▶ _Required work_
Output all of the data below without changing a word, and exclude the pictures.

⟨

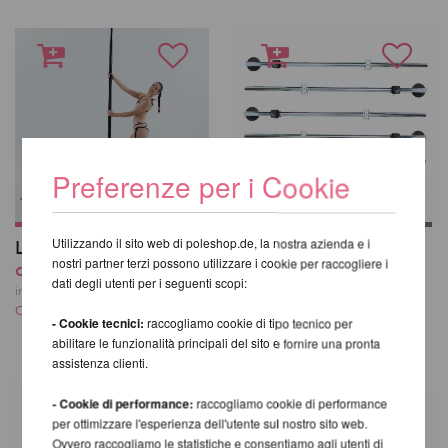
Preferenze per i Cookie
Utilizzando il sito web di poleshop.de, la nostra azienda e i
Lupit Pole Stage
Lupit Pole Stage -
nostri partner terzi possono utilizzare i cookie per raccogliere i
da 1.249,41 EUR
Gambe
dati degli utenti per i seguenti scopi:
da 230,92 EUR
incl. 20 % UST escl.
Costi di spedizione
incl. 20 % UST escl.
- Cookie tecnici:
raccogliamo cookie di tipo tecnico per
Costi di spedizione
abilitare le funzionalità principali del sito e fornire una pronta
assistenza clienti.
- Cookie di performance:
raccogliamo cookie di performance
per ottimizzare l'esperienza dell'utente sul nostro sito web.
Ovvero raccogliamo le statistiche e consentiamo agli utenti di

⟩

▶ _Solution below_
Preferenze per i Cookie
Utilizzando il sito web di poleshop.de, la nostra azienda e i
Lupit Pole Stage
Lupit Pole Stage -
nostri partner terzi possono utilizzare i cookie per raccogliere i
da 1.249,41 EUR
Gambe
dati degli utenti per i seguenti scopi:
da 230,92 EUR
incl. 20 % UST escl.
Costi di spedizione
incl. 20 % UST escl.
- Cookie tecnici:
raccogliamo cookie di tipo tecnico per
Costi di spedizione
abilitare le funzionalità principali del sito e fornire una pronta
assistenza clienti.
- Cookie di performance:
raccogliamo cookie di performance
per ottimizzare l'esperienza dell'utente sul nostro sito web.
Ovvero raccogliamo le statistiche e consentiamo agli utenti di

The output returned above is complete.